How it works
Telegram Search Engine discovers, analyzes, ranks, and maps public Telegram channels. This page covers the design; the full reference lives in the repo.
# Overview
Most Telegram tools are dumb scrapers. This one understands and maps communities: it discovers channels, reads what they post, classifies and summarizes them with a local LLM, ranks them by usefulness and network influence, and builds an interactive graph of how they reference each other.
It's open source and self-hosted — one docker compose up runs the whole stack. Use it as a data layer for any app that needs structured Telegram data, or run the web UI as a discovery product.
This live site is a read-only demo over a frozen snapshot of tech-community channels.
# Architecture
Two deliberately separated halves:
- The pipeline (crawl → analyze → graph) runs on your own machine — it needs a residential IP and a GPU for the local LLM. It writes to Postgres.
- The serving layer (web + read-only API + search) runs anywhere via Docker and only reads the database.
ingestion (Telethon) ─┐
analysis (Ollama) ─┼─► Postgres ──► API (FastAPI, read-only) ──► web (Next.js)
graph (networkx) ─┘ └─────► Meilisearch ──────────────┘# Pipeline
The pipeline is a set of CLI commands run on your machine against your own Telegram account.
discover + sample
# keyword discovery (with DB-driven expansion)
python -m app.ingestion.crawl --from-db --max-queries 20
# seed a known channel, then snowball via the link graph
python -m app.ingestion.add_channel https://t.me/SomeChannel
python -m app.ingestion.crawl --link-graph --max-depth 2 --limit 30analyze + rank + index
python -m app.analysis.run --limit 200 # LLM classify + score
python -m app.graph.metrics # pagerank, clusters, rescore
python -m app.search.reindex # sync into Meilisearch# Search
Search runs through Meilisearch — typo-tolerant, with word and proximity ranking over each channel's title, handle, summary, and category. Results are ranked by text relevance first, then by the channel's quality score.
If Meilisearch is unavailable, search transparently falls back to Postgres full-text search, so it never breaks.
# Graph
Every reference a channel makes — t.me links, @mentions, and forwarded-from channels — becomes a weighted edge.
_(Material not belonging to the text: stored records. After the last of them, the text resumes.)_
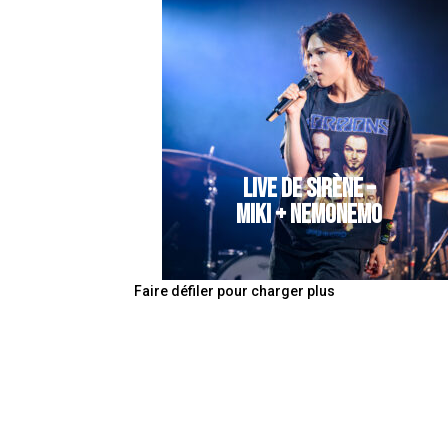
LIVE DE SIRÈNE –
MIKI + NEMONEMO
Faire défiler pour charger plus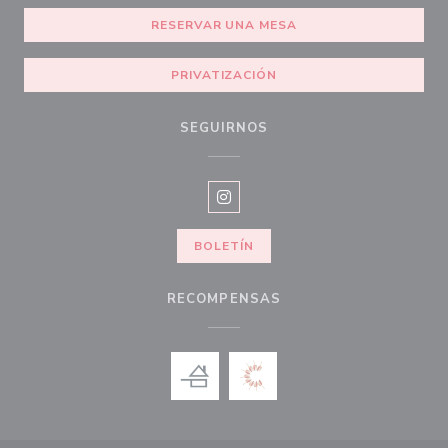
RESERVAR UNA MESA
PRIVATIZACIÓN
SEGUIRNOS
Instagram ((abre en una nueva v
BOLETÍN
RECOMPENSAS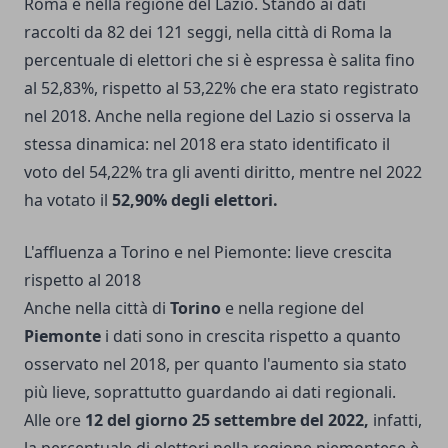
Roma e nella regione del Lazio. Stando ai dati
raccolti da 82 dei 121 seggi, nella città di Roma la
percentuale di elettori che si è espressa è salita fino
al 52,83%, rispetto al 53,22% che era stato registrato
nel 2018. Anche nella regione del Lazio si osserva la
stessa dinamica: nel 2018 era stato identificato il
voto del 54,22% tra gli aventi diritto, mentre nel 2022
ha votato il
52,90% degli elettori.
L'affluenza a Torino e nel Piemonte: lieve crescita
rispetto al 2018
Anche nella città di
Torino
e nella regione del
Piemonte
i dati sono in crescita rispetto a quanto
osservato nel 2018, per quanto l'aumento sia stato
più lieve, soprattutto guardando ai dati regionali.
Alle ore
12 del giorno 25 settembre del 2022,
infatti,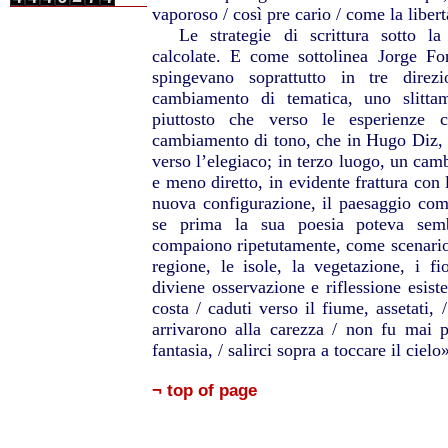
vaporoso / così pre cario / come la libert
Le strategie di scrittura sotto la
calcolate. E come sottolinea Jorge Fon
spingevano soprattutto in tre dire
cambiamento di tematica, uno slittam
piuttosto che verso le esperienze c
cambiamento di tono, che in Hugo Diz, c
verso l’elegiaco; in terzo luogo, un cam
e meno diretto, in evidente frattura con
nuova configurazione, il paesaggio comi
se prima la sua poesia poteva semb
compaiono ripetutamente, come scenario 
regione, le isole, la vegetazione, i fio
diviene osservazione e riflessione esist
costa / caduti verso il fiume, assetati, 
arrivarono alla carezza / non fu mai 
fantasia, / salirci sopra a toccare il cielo
¬ top of page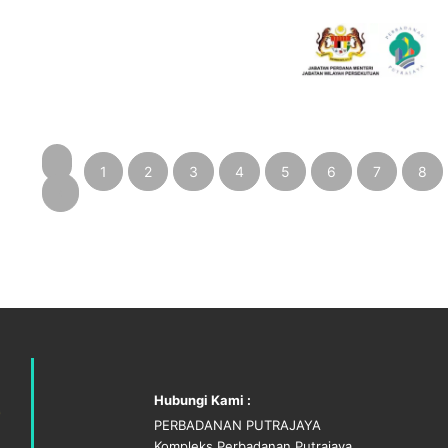
1
2
3
4
5
6
7
8
‹
Hubungi Kami :
PERBADANAN PUTRAJAYA
Kompleks Perbadanan Putrajaya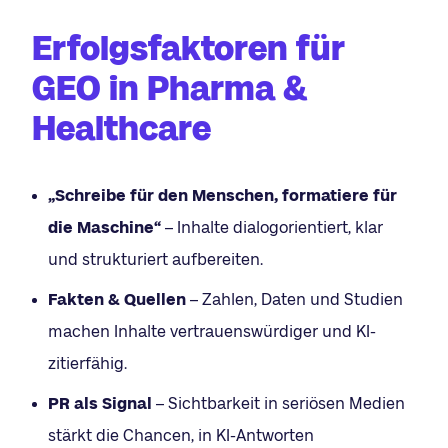
Erfolgsfaktoren für
GEO in Pharma &
Healthcare
„Schreibe für den Menschen, formatiere für
die Maschine“
– Inhalte dialogorientiert, klar
und strukturiert aufbereiten.
Fakten & Quellen
– Zahlen, Daten und Studien
machen Inhalte vertrauenswürdiger und KI-
zitierfähig.
PR als Signal
– Sichtbarkeit in seriösen Medien
stärkt die Chancen, in KI-Antworten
From that graph we compute, per channel:
- PageRank — influence / hubs
- Betweenness — bridges between communities
- Louvain clusters — community detection
These power the interactive network visualization on the graph page.
# Scoring
Each channel gets a 0–100 score blending four signals:
final = quality·40% + activity·30% + influence·20% + freshness·10%- quality — LLM usefulness (spam penalized)
- activity — volume, images, low repetition
- influence — normalized PageRank (network importance)
- freshness — recency of the latest post
# API
All endpoints are read-only GETs:
GET /search?q=&limit= ranked channels
GET /channel/{id} full profile + analytics
GET /categories categories + counts
GET /stats pipeline metrics
GET /graph nodes + edges
GET /graph/hubs most influential
GET /graph/bridges cluster connectors
GET /graph/clusters community summaries# Self-host
Clone the repo, bring your own Telegram account and a machine with a GPU (for the local LLM), and run the stack:
git clone github.com/your/telegram-search-engine
cp .env.prod.example .env.prod # fill in values
docker compose --env-file .env.prod up -d --buildFull setup, deployment, and data-migration guides are in the repository (README, DOCS, DEPLOY, CONTRIBUTING).
# Safety / ToS
The crawler is intentionally read-only and throttled. It never joins channels, honors Telegram's rate limits in full, and is meant to run on a dedicated, aged account on a residential IP.
Bans come from behavior (mass-joining, ignoring rate limits), not from reading public channels carefully. Keep crawl volume modest.